A Justiça de Mato Grosso condenou um policial penal por participação em um esquema que permitia a entrada de celulares e drogas no Centro de Detenção Provisória de Tangará da Serra. A pena total ultrapassa 11 anos de prisão, além de multa e detenção adicional.
A decisão reconheceu que o servidor utilizava a função para facilitar o acesso de materiais proibidos dentro da unidade prisional, mediante pagamento. Em um dos casos, ficou comprovado o recebimento de dinheiro para viabilizar a entrega de um aparelho celular a detentos.
As investigações reuniram provas como apreensões de equipamentos e entorpecentes, além de imagens internas do presídio e depoimentos. Também houve registro de uma tentativa frustrada de entrada de novos aparelhos, quando o policial foi interceptado antes de concluir a ação.
Em outro episódio, foi constatado o ingresso de porções de drogas destinadas a internos. Segundo a sentença, o conjunto de provas demonstrou que o agente se aproveitava do acesso a áreas restritas para executar as ações.

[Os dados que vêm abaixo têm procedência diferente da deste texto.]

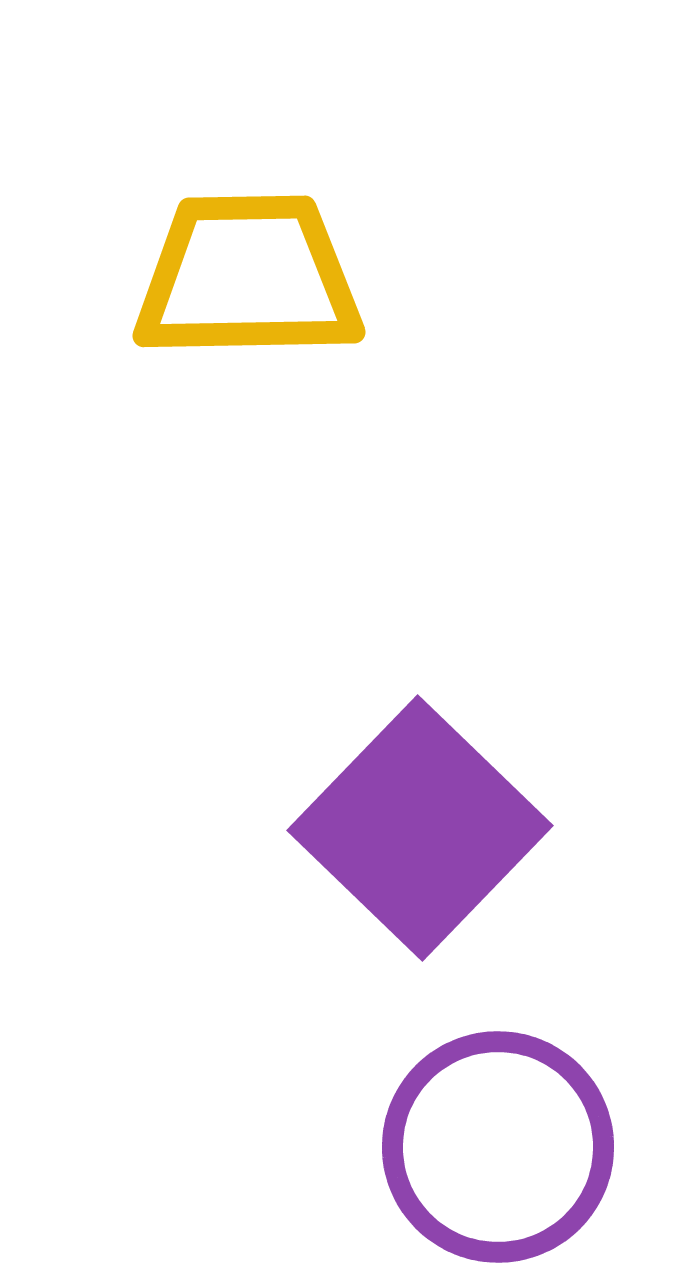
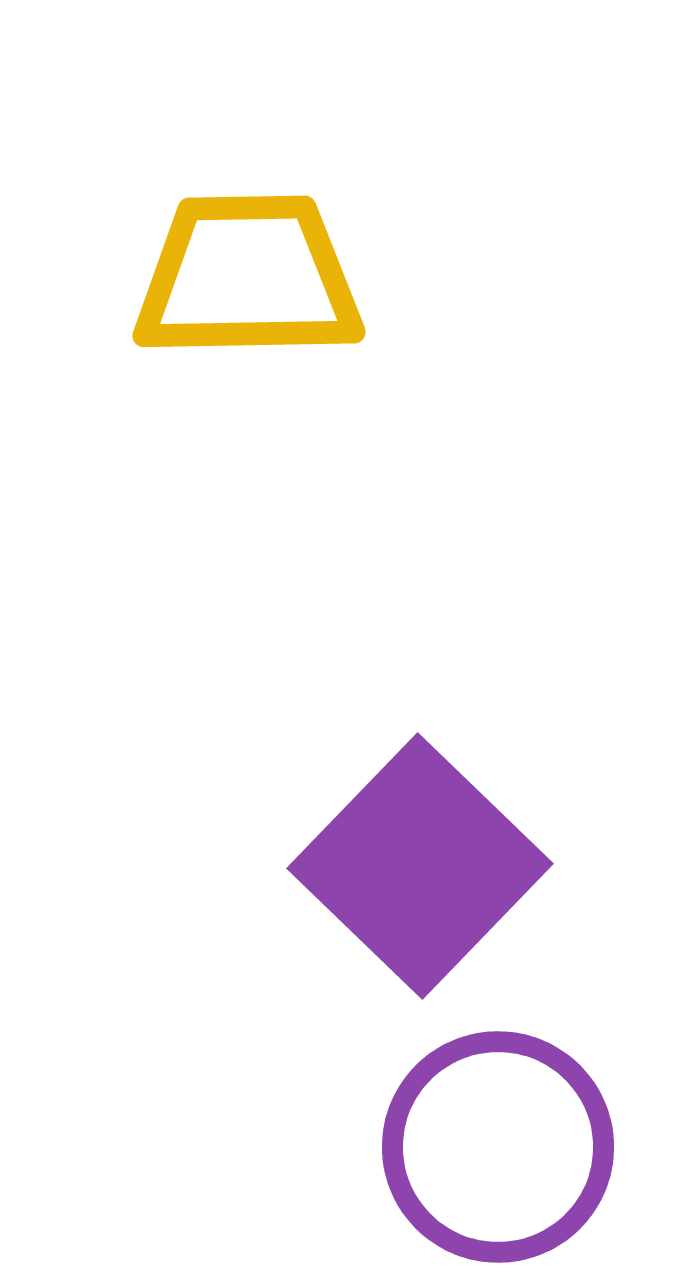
purple square: moved 38 px down
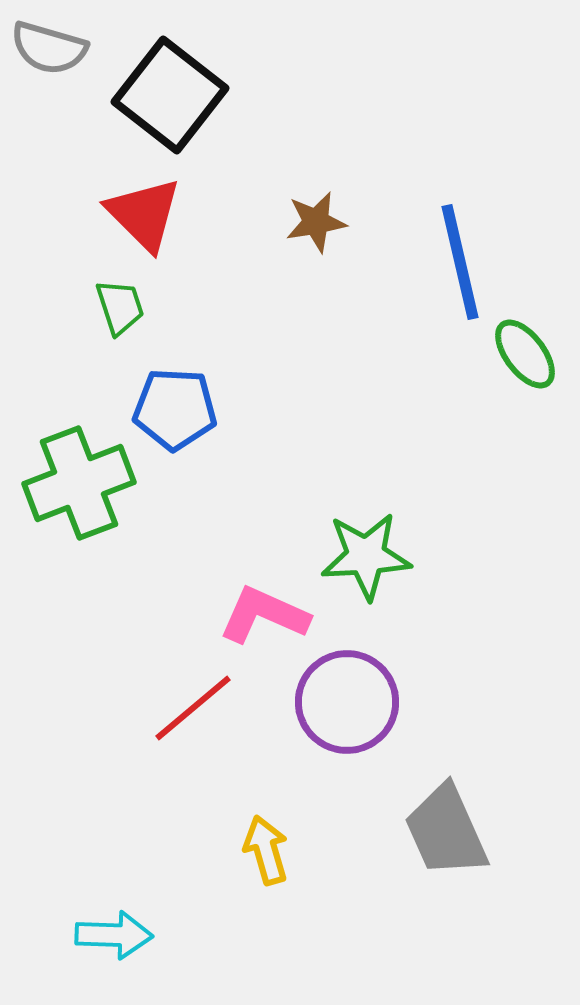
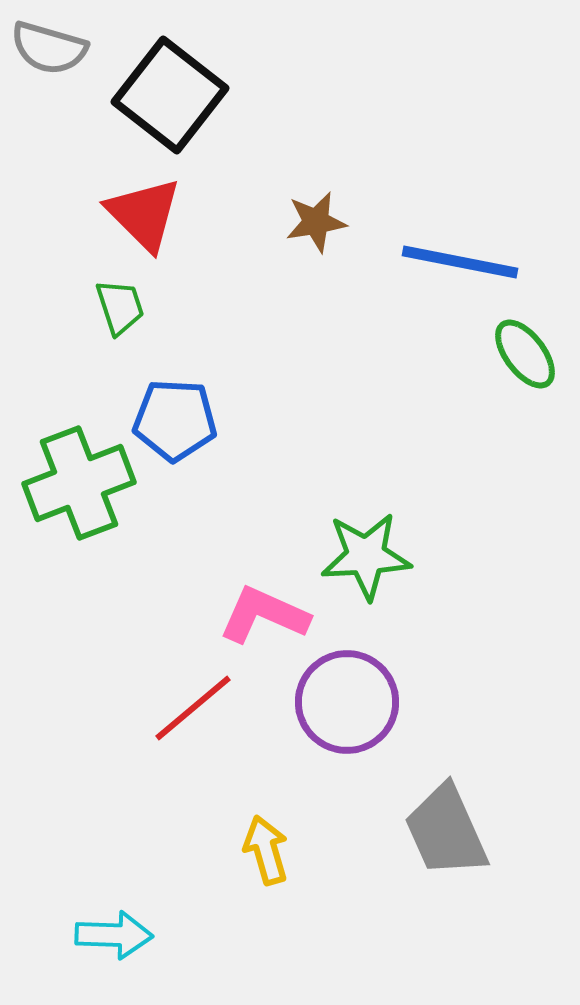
blue line: rotated 66 degrees counterclockwise
blue pentagon: moved 11 px down
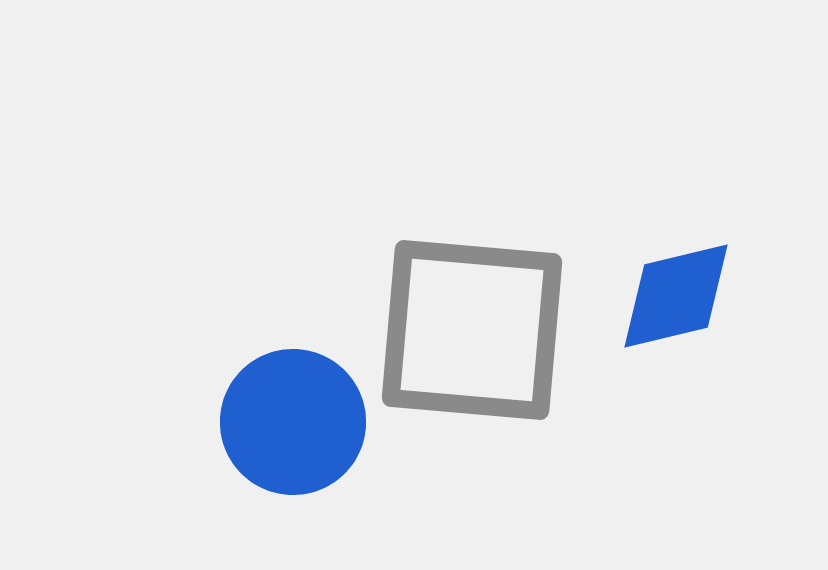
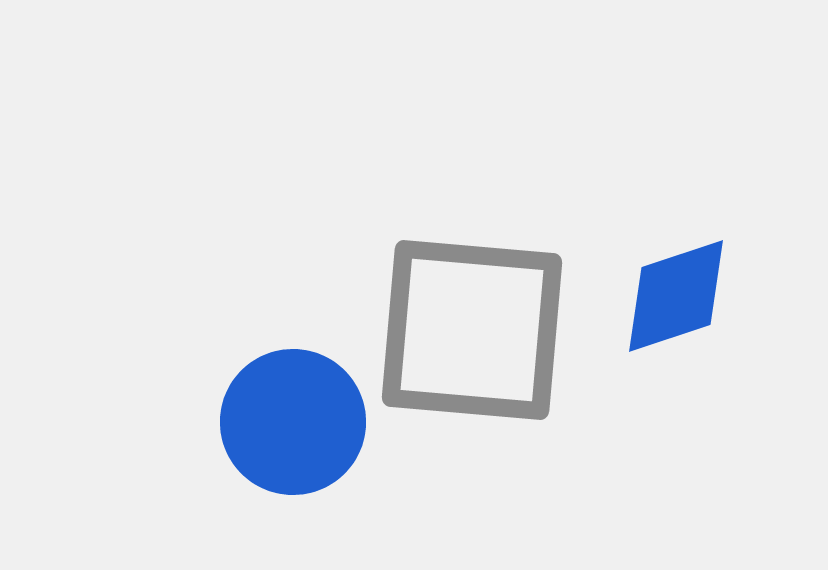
blue diamond: rotated 5 degrees counterclockwise
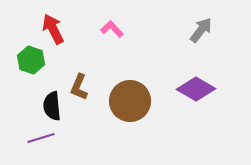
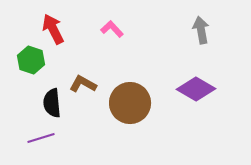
gray arrow: rotated 48 degrees counterclockwise
brown L-shape: moved 4 px right, 3 px up; rotated 96 degrees clockwise
brown circle: moved 2 px down
black semicircle: moved 3 px up
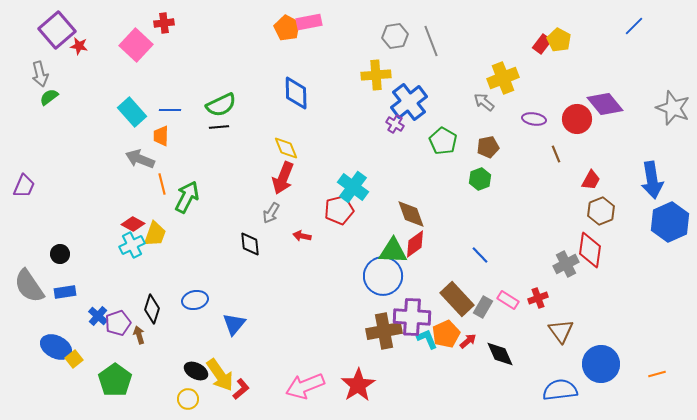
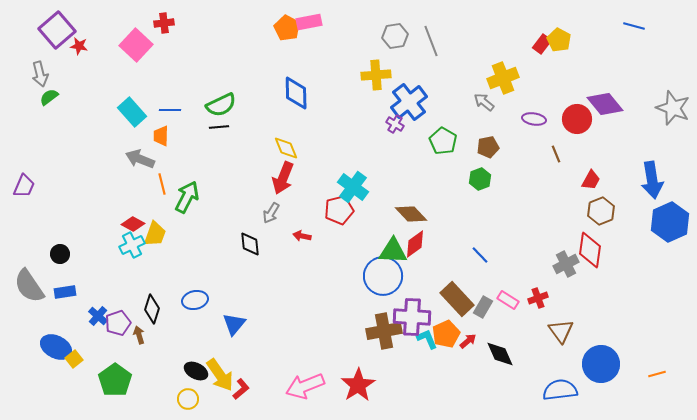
blue line at (634, 26): rotated 60 degrees clockwise
brown diamond at (411, 214): rotated 24 degrees counterclockwise
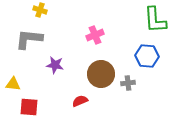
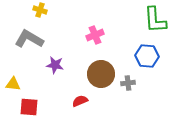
gray L-shape: rotated 24 degrees clockwise
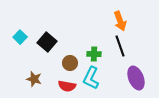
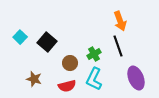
black line: moved 2 px left
green cross: rotated 32 degrees counterclockwise
cyan L-shape: moved 3 px right, 1 px down
red semicircle: rotated 24 degrees counterclockwise
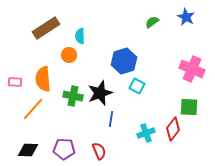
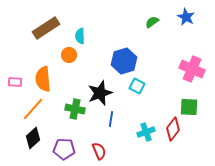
green cross: moved 2 px right, 13 px down
cyan cross: moved 1 px up
black diamond: moved 5 px right, 12 px up; rotated 45 degrees counterclockwise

Além da pena, a Justiça determinou a perda do cargo e do direito ao porte de arma. O entendimento foi de que a conduta é incompatível com a função pública, especialmente por comprometer a segurança do sistema prisional.
A decisão ainda destacou que a atuação do servidor favoreceu a continuidade de atividades criminosas dentro da unidade, agravando a situação e justificando a punição aplicada.